Irregular and Inadequate Occupational Engagement
Another important element of reformation is indulging in value-creating activities to imbibe vocational and life skills. Vocational skill training was provided for under the 2003 Manual, but a glance at recent statistics from the PSI Report denote the severe discrepancy in percentage of convicts eing trained across states. Andhra Pradesh, with a mere 2,788 convicts in jail, accounted for a similar percentage of total vocational training imparted (6.10%) as Madhya Pradesh (6.21%), with 20,253 convicts in jail. As per the latest available statistics from 2017, the average value of goods produced by a prisoner amounted to approximately ₹17,675. While this figure is not entirely disappointing, the distribution of the value-creation certainly is. Approximately 20.8% of this total value was generated in just four states: Telangana, Tamil Nadu, Maharashtra and Kerala. This is representative of the drastic variation observed across the country in terms of social development.
Insufficient Rehabilitative Support
Rehabilitation requires institutional support to be provided to convicts after they are released from prison so that they are able to smoothly shift to civil life without resorting to crime. The rationale behind rehabilitation is that a convict does not always retain a tendency to commit crimes and does indeed have the potential to become a useful member of society. This has added importance owing to the usual exclusionary attitude of members of society towards ex-convicts. However, Indian prisons have a long way to go in providing these prospects, beginning perhaps with the proper implementation of the prescriptions on after-care and rehabilitation in the 2016 Manual.

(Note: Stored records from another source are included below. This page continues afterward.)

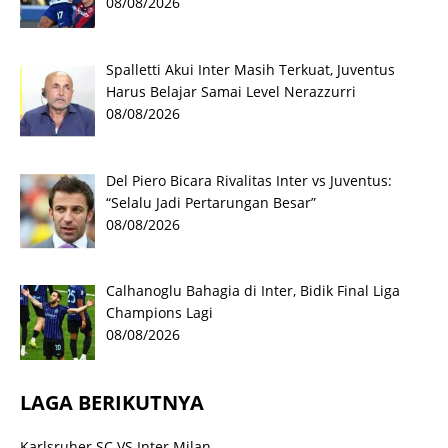
08/08/2026
Spalletti Akui Inter Masih Terkuat, Juventus
Harus Belajar Samai Level Nerazzurri
08/08/2026
Del Piero Bicara Rivalitas Inter vs Juventus:
“Selalu Jadi Pertarungan Besar”
08/08/2026
Calhanoglu Bahagia di Inter, Bidik Final Liga
Champions Lagi
08/08/2026
LAGA BERIKUTNYA
Karlsruher SC VS Inter Milan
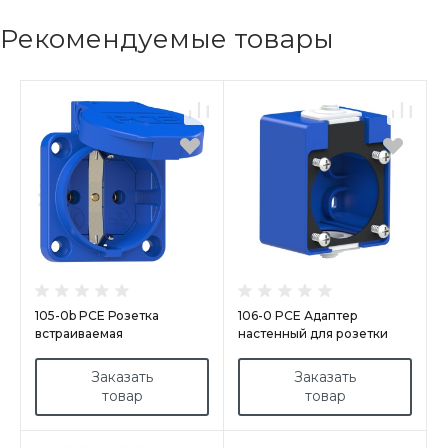
Рекомендуемые товары
105-0b PCE Розетка
106-0 PCE Адаптер
встраиваемая
настенный для розетки
16А/250V/2P+E/IP54 50x50
серии 105-0 синий
подкл. сзади синяя
Заказать
Заказать
товар
товар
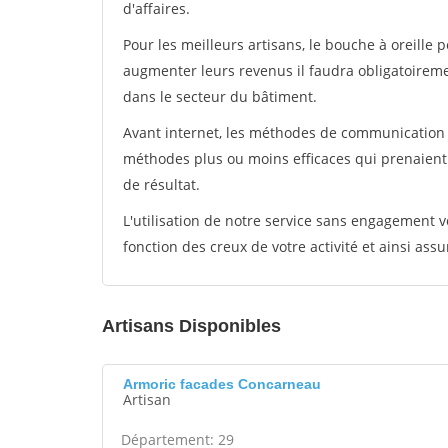
d'affaires.
Pour les meilleurs artisans, le bouche à oreille 
augmenter leurs revenus il faudra obligatoirem
dans le secteur du bâtiment.
Avant internet, les méthodes de communication s
méthodes plus ou moins efficaces qui prenaien
de résultat.
L'utilisation de notre service sans engagement
fonction des creux de votre activité et ainsi assu
Artisans Disponibles
Armoric facades Concarneau
Artisan
Département: 29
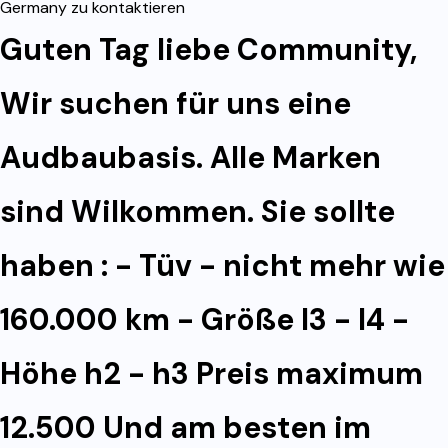
Germany zu kontaktieren
Guten Tag liebe Community,
Wir suchen für uns eine
Audbaubasis. Alle Marken
sind Wilkommen. Sie sollte
haben : - Tüv - nicht mehr wie
160.000 km - Größe l3 - l4 -
Höhe h2 - h3 Preis maximum
12.500 Und am besten im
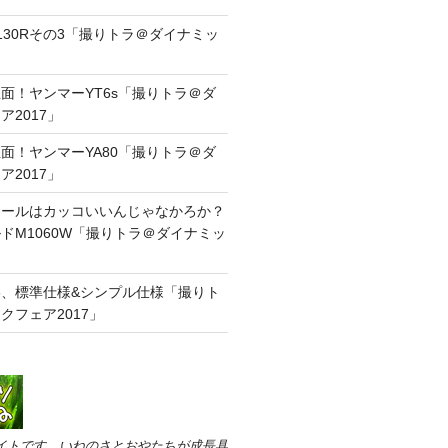
130Rその3「撮りトラ＠ダイナミッ
」
面！ヤンマーYT6s「撮りトラ＠ダ
2017」
面！ヤンマーYA80「撮りトラ＠ダ
2017」
イールはカッコいいんじゃなかろか？
ドM1060W「撮りトラ＠ダイナミッ
」
63、標準仕様&シンプル仕様「撮りト
クフェア2017」
イトです。いねのさとおやたちが成長具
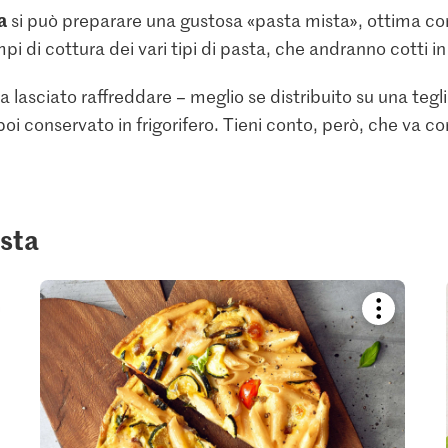
a
si può preparare una gustosa «pasta mista», ottima con 
mpi di cottura dei vari tipi di pasta, che andranno cotti 
 lasciato raffreddare – meglio se distribuito su una teglia
oi conservato in frigorifero. Tieni conto, però, che va c
asta
kmark
Bookmark
pe
recipe
or
add
it
to
your
ctions.
collections.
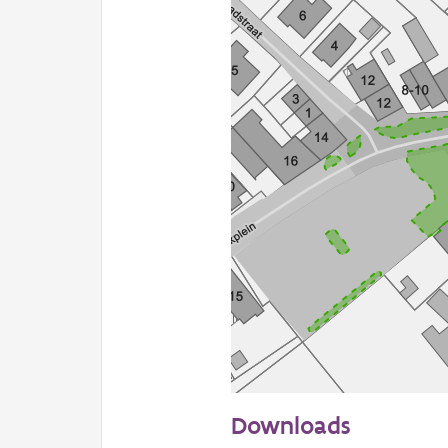
50 m
Downloads
Informatie Vlaanderen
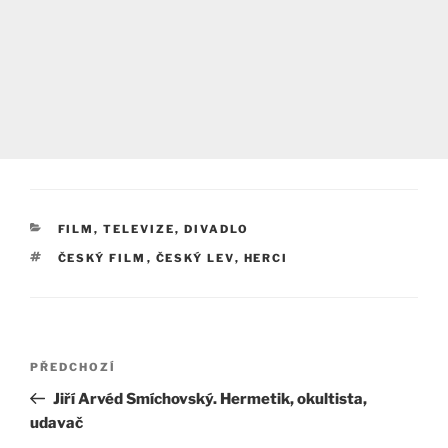
RUBRIKY
FILM, TELEVIZE, DIVADLO
ŠTÍTKY
ČESKÝ FILM
,
ČESKÝ LEV
,
HERCI
Navigace
Předchozí
PŘEDCHOZÍ
pro
příspěvek
Jiří Arvéd Smíchovský. Hermetik, okultista,
příspěvek
udavač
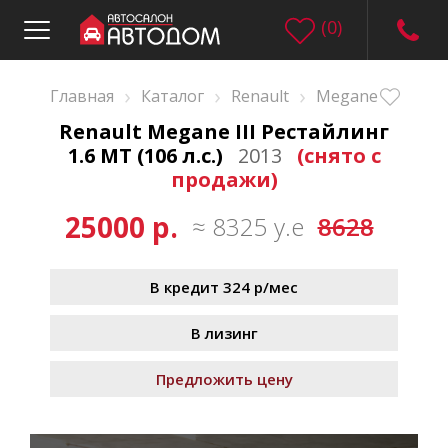
(
0
)
›
›
›
Главная
Каталог
Renault
Megane
Renault Megane III Рестайлинг
1.6 MT (106 л.с.)
2013
(снято с
продажи)
25000 р.
≈ 8325 у.е
8628
В кредит 324 р/мес
В лизинг
Предложить цену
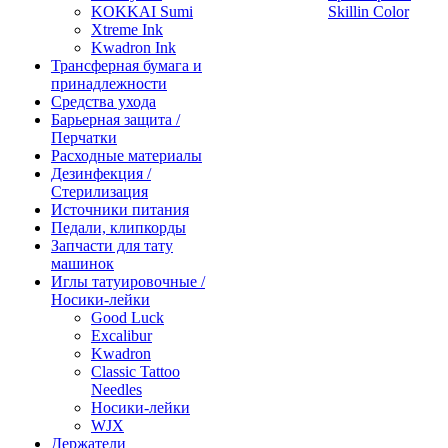
KOKKAI Sumi
Skillin Color
Xtreme Ink
Kwadron Ink
Трансферная бумага и
принадлежности
Средства ухода
Барьерная защита /
Перчатки
Расходные материалы
Дезинфекция /
Стерилизация
Источники питания
Педали, клипкорды
Запчасти для тату
машинок
Иглы татуировочные /
Носики-лейки
Good Luck
Excalibur
Kwadron
Classic Tattoo
Needles
Носики-лейки
WJX
Держатели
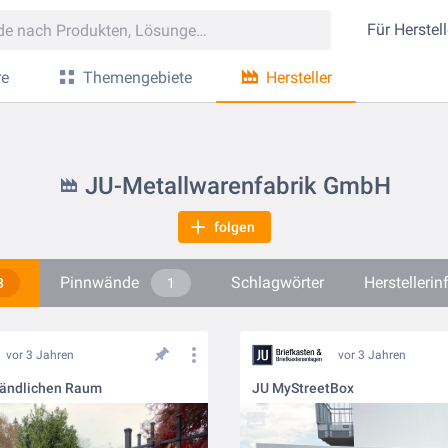
Für
Herstell
re
Themengebiete
Hersteller
JU-Metallwarenfabrik GmbH
folgen
Pinnwände
Schlagwörter
Herstelleri
3
1
vor 3 Jahren
vor 3 Jahren
 ländlichen Raum
JU MyStreetBox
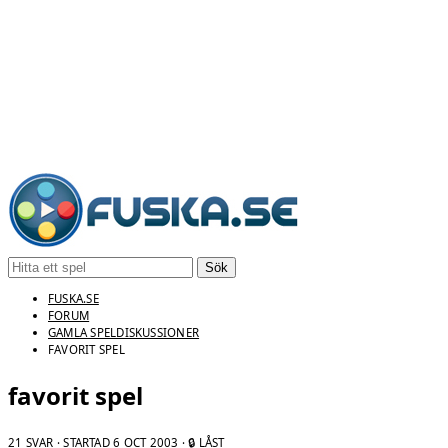
Sök
FUSKA.SE
FORUM
GAMLA SPELDISKUSSIONER
FAVORIT SPEL
favorit spel
21 SVAR · STARTAD
6 OCT 2003
· 🔒 LÅST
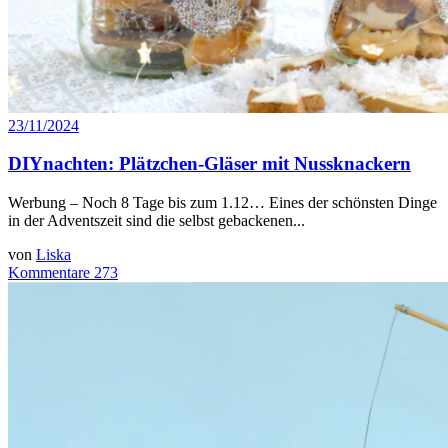
23/11/2024
DIYnachten: Plätzchen-Gläser mit Nussknackern
Werbung – Noch 8 Tage bis zum 1.12… Eines der schönsten Dinge
in der Adventszeit sind die selbst gebackenen...
von
Liska
Kommentare 273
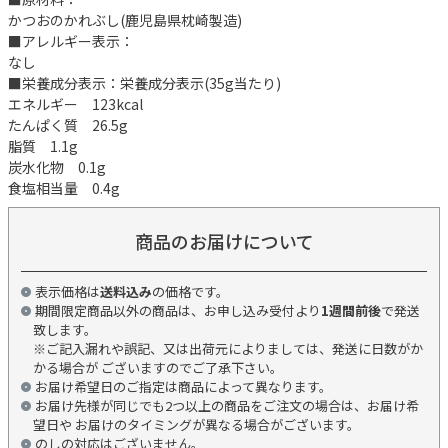
かつおのかれぶし(鹿児島県枕崎製造)
■アレルギー表示：
なし
■栄養成分表示：栄養成分表示(35g当たり)
エネルギー 123kcal
たんぱく質 26.5g
脂質 1.1g
炭水化物 0.1g
食塩相当量 0.4g
商品のお届けについて
表示価格は
送料込み
の価格です。
期間限定商品以外の商品は、お申し込み受付より
1週間前後
で発送
致します。
※ご記入漏れや誤記、又は出荷元によりましては、発送に日数がか
かる場合が ございますのでご了承下さい。
お届け希望日のご指定は商品によって異なります。
お届け先様が同じでも2つ以上の商品をご注文の場合は、お届け希
望日や お届けのタイミングが異なる場合がございます。
のしの対応はございません。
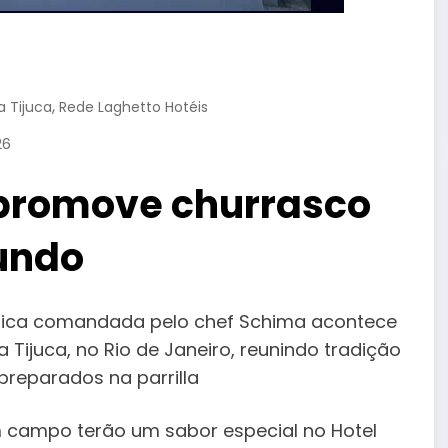
,
a Tijuca
Rede Laghetto Hotéis
26
a promove churrasco
undo
mica comandada pelo chef Schima acontece
a Tijuca, no Rio de Janeiro, reunindo tradição
preparados na parrilla
m campo terão um sabor especial no Hotel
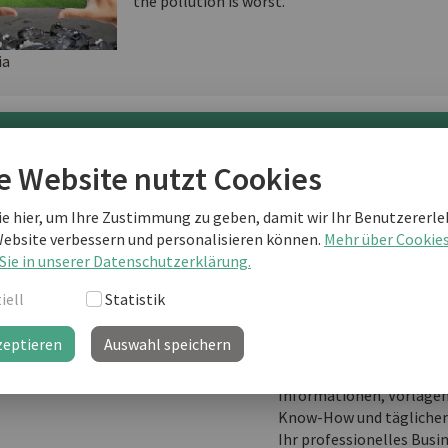
the pollution is worst.
ia
terlesen als business english Kunde
e Website nutzt Cookies
ie hier, um Ihre Zustimmung zu geben, damit wir Ihr Benutzererle
Sie sind noch kein "business english professional"-Kunde
Website verbessern und personalisieren können.
Mehr über Cookie
weiterlesen?
Sie in unserer Datenschutzerklärung.
iell
Statistik
zeptieren
Auswahl speichern
business english prof
Ihre Lernplattform mit
Informationen, Vorlage
Know-How und täglichem
Ihr professionelles Busi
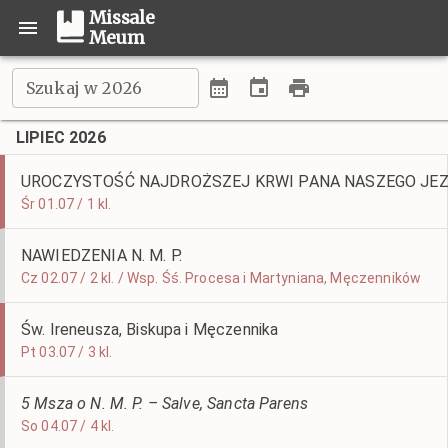
Missale
Meum
Szukaj w 2026
LIPIEC 2026
UROCZYSTOŚĆ NAJDROŻSZEJ KRWI PANA NASZEGO JE
Śr 01.07 / 1 kl.
NAWIEDZENIA N. M. P.
Cz 02.07 / 2 kl. / Wsp. Śś. Procesa i Martyniana, Męczenników
Św. Ireneusza, Biskupa i Męczennika
Pt 03.07 / 3 kl.
5 Msza o N. M. P. – Salve, Sancta Parens
So 04.07 / 4 kl.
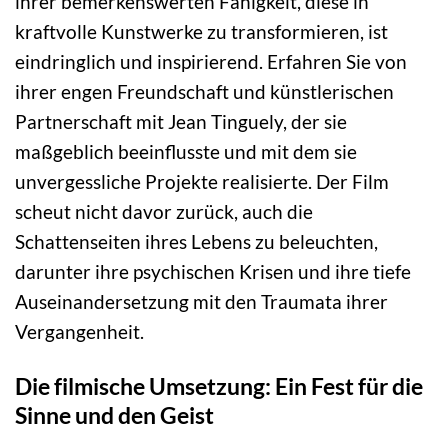
ihrer bemerkenswerten Fähigkeit, diese in
kraftvolle Kunstwerke zu transformieren, ist
eindringlich und inspirierend. Erfahren Sie von
ihrer engen Freundschaft und künstlerischen
Partnerschaft mit Jean Tinguely, der sie
maßgeblich beeinflusste und mit dem sie
unvergessliche Projekte realisierte. Der Film
scheut nicht davor zurück, auch die
Schattenseiten ihres Lebens zu beleuchten,
darunter ihre psychischen Krisen und ihre tiefe
Auseinandersetzung mit den Traumata ihrer
Vergangenheit.
Die filmische Umsetzung: Ein Fest für die
Sinne und den Geist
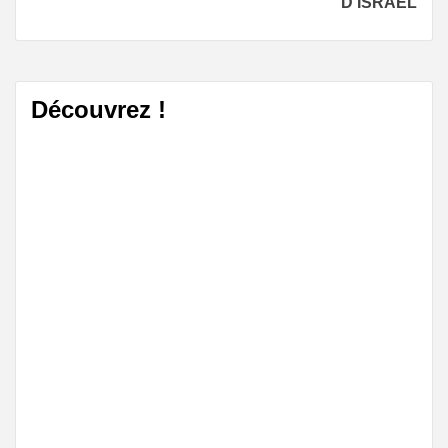
D’ISRAËL
Découvrez !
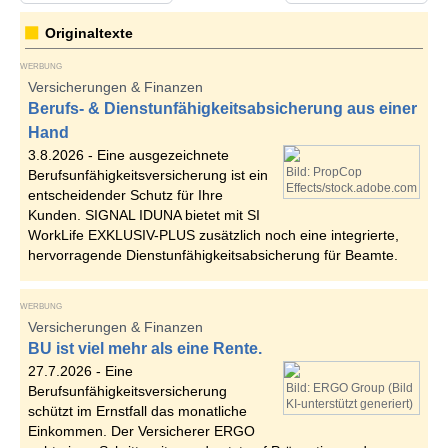
Originaltexte
WERBUNG
Versicherungen & Finanzen
Berufs- & Dienstunfähigkeitsabsicherung aus einer
Hand
3.8.2026 -
Eine ausgezeichnete
Bild: PropCop
Berufsunfähigkeitsversicherung ist ein
Effects/stock.adobe.com
entscheidender Schutz für Ihre
Kunden. SIGNAL IDUNA bietet mit SI
WorkLife EXKLUSIV-PLUS zusätzlich noch eine integrierte,
hervorragende Dienstunfähigkeitsabsicherung für Beamte.
WERBUNG
Versicherungen & Finanzen
BU ist viel mehr als eine Rente.
27.7.2026 -
Eine
Bild: ERGO Group (Bild
Berufsunfähigkeitsversicherung
KI-unterstützt generiert)
schützt im Ernstfall das monatliche
Einkommen. Der Versicherer ERGO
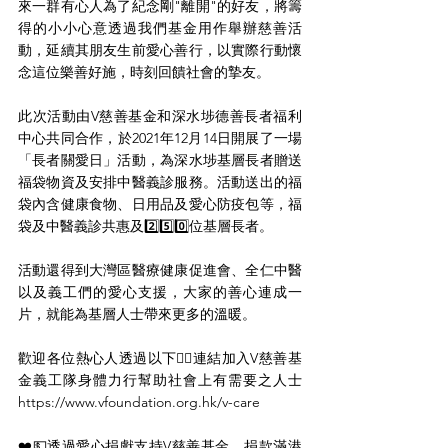
來一群有心人為了紀念剛"離開"的好友，將籌
得的小小心意透過我們基金用作舉辦慈善活
動，延續其朋友生前愛心善行，以實際行動懷
念這位樂善好施，時刻回饋社會的摯友。
此次活動由V慈善基金和深水埗德善長者福利
中心共同合作，於2021年12月14日開展了一場
「長者關愛日」活動，為深水埗基層長者贈送
福袋物資及安排中醫義診服務。活動送出的福
袋內含健康食物、日用品及愛心防疫包等，福
袋及中醫義診共惠及2️⃣5️⃣0️⃣位基層長者。
活動還得到大灣區醫療健康促進會、全仁中醫
以及義工們的愛心支援，大家的善心連成一
片，就能為基層人士帶來更多的溫暖。
歡迎各位熱心人透過以下👇🏻連結加入V慈善基
金義工隊身體力行幫助社會上有需要之人士 
https://www.vfoundation.org.hk/v-care
❤️💵透過愛心捐獻支持V慈善基金，捐款滿港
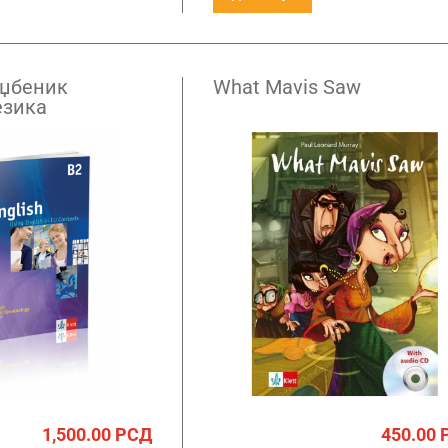
 уџбеник
What Mavis Saw
езика
1,500.00
РСД
450.00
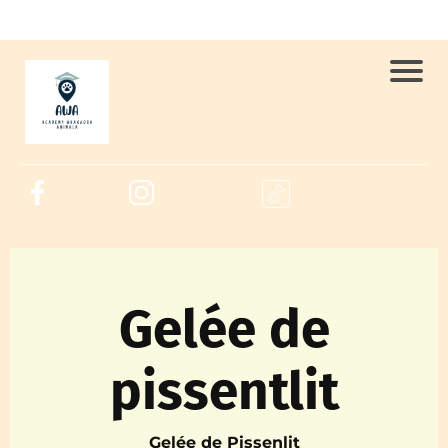
Gelée de
pissentlit
Gelée de Pissenlit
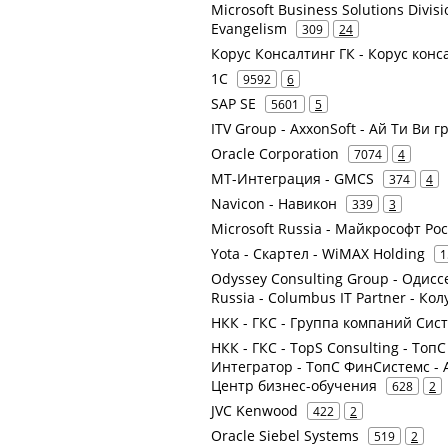
Microsoft Business Solutions Divis
Evangelism
309
24
Корус Консалтинг ГК - Корус кон
1С
9592
6
SAP SE
5601
5
ITV Group - AxxonSoft - Ай Ти Ви г
Oracle Corporation
7074
4
МТ-Интеграция - GMCS
374
4
Navicon - Навикон
339
3
Microsoft Russia - Майкрософт Ро
Yota - Скартел - WiMAX Holding
1
Odyssey Consulting Group - Одисс
Russia - Columbus IT Partner - Ко
НКК - ГКС - Группа компаний Сис
НКК - ГКС - TopS Consulting - ТопС
Интегратор - ТопС ФинСистемс - АН
Центр бизнес-обучения
628
2
JVC Kenwood
422
2
Oracle Siebel Systems
519
2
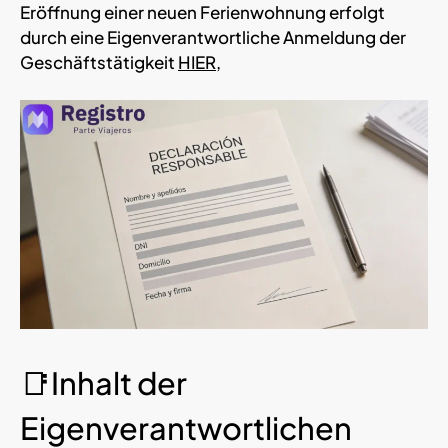
Eröffnung einer neuen Ferienwohnung erfolgt
durch eine Eigenverantwortliche Anmeldung der
Geschäftstätigkeit
HIER,
📑Inhalt der
Eigenverantwortlichen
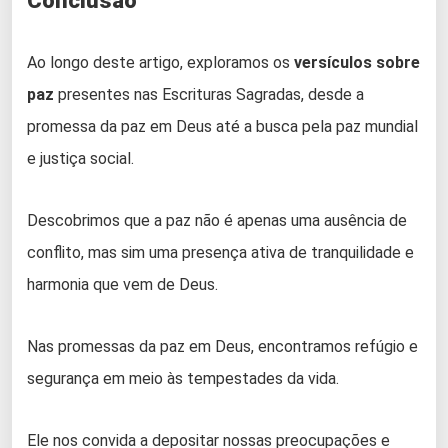
Conclusão
Ao longo deste artigo, exploramos os
versículos sobre
paz
presentes nas Escrituras Sagradas, desde a
promessa da paz em Deus até a busca pela paz mundial
e justiça social.
Descobrimos que a paz não é apenas uma ausência de
conflito, mas sim uma presença ativa de tranquilidade e
harmonia que vem de Deus.
Nas promessas da paz em Deus, encontramos refúgio e
segurança em meio às tempestades da vida.
Ele nos convida a depositar nossas preocupações e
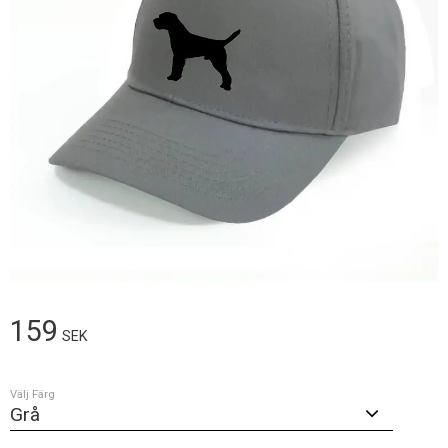
159
SEK
Välj Färg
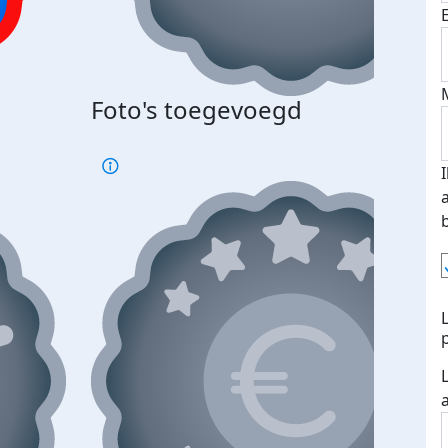
Bij 
Foto's toegevoegd
je je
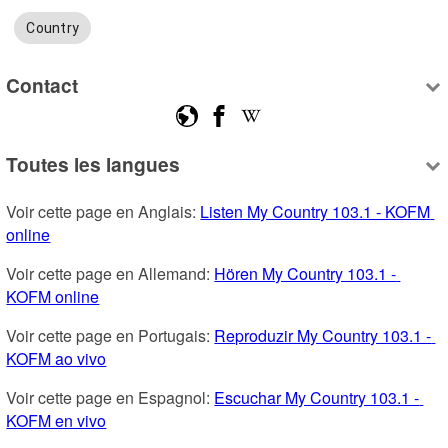
Country
Contact
Toutes les langues
Voir cette page en Anglais: 
Listen My Country 103.1 - KOFM 
online
Voir cette page en Allemand: 
Hören My Country 103.1 - 
KOFM online
Voir cette page en Portugais: 
Reproduzir My Country 103.1 - 
KOFM ao vivo
Voir cette page en Espagnol: 
Escuchar My Country 103.1 - 
KOFM en vivo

In line with the observation of the Supreme Court in Giasuddin , there is a primary need for modification of the public perception of prisons. They must be viewed not as institutions to punish but to rehabilitate. This “lock-up” perception poses a significant barrier to proactive action for improvement of the condition of the correctional administration.
Education and formal training play an important role in the reformation of a prisoner, and must be made compulsory, perhaps on an elective basis. Simultaneously, it must also be ensured that these trainings are effective, for which collaborations with other institutions, including NGOs, could prove helpful.
Measures outlined in the 2016 Manual in relation to rehabilitations must be incorporated into state legislations and implemented effectively. This may be done by creating a network of local industries, NGOs and other varied places of occupation, to assist prisoners in seeking suitable job opportunities. Further, the state must also extend counselling and therapy sessions beyond the sentence duration, especially seeing as most convicts do exhibit mental health problems which can be aggravated, even leading to unruly behaviour. Thus, much remains to be done to truly secure the rights of prisoners and discharge the duty that the state owes to them as citizens of the country.